© 2016 Revista de Neurología. Introduction. A stroke is a time-dependent medical emergency. Swiftness in its recognition and in the care received by the patients plays a key role in the prognosis. Aims. To analyse the medical intervention times, to evaluate possible areas where improvements can be made and to examine the allocation of resources in the centres. Patients and methods. The study was based on a prospective register of patients with suspected stroke and stroke code activation treated in eight experienced Spanish stroke units. Onset-to-door, door-to-computed tomography (CT), door-toneedle, CT-to-needle and onset-to-needle times were collected.
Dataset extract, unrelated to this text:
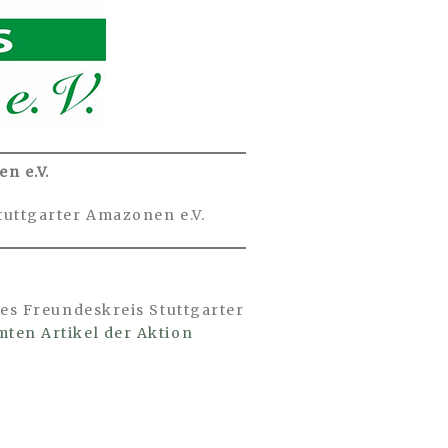
n e.V.
tuttgarter Amazonen e.V.
es Freundeskreis Stuttgarter
mten Artikel der Aktion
Information about the means of transport used to get to the hospital, the type of stroke and reperfusion therapies was also collected. With regard to the structural resources of the centres, data were gathered about the nurse-to-patient ratio, bed monitoring, availability of multimodal CT and magnetic resonance, and doing information or training courses. Results. Altogether 197 patients were included, of whom 181 (151 infarctions and 30 brain haemorrhages) were valid. The medians (p25-p75) in minutes were: onset-to-door, 104 (70-188); door-to-CT, 27 (19-41); CT-to-needle, 30 (21-43); doorto- needle, 64 (49-83); and onset-to-needle, 156 (129-202). Reperfusion therapies were applied in 68 patients (45% of the cerebral infarctions), of which 81% were intravenous thrombolyses; 7%, endovascular treatments; and 12%, a combination of the two. The resources available in the centres were in accordance with those recommended by the clinical guidelines. There was a low percentage of patients who were studied by means of magnetic resonance. Conclusion. The percentage of patients treated with thrombolysis was very high and although the times of the in-hospital circuits were good, there is still room for further improvement.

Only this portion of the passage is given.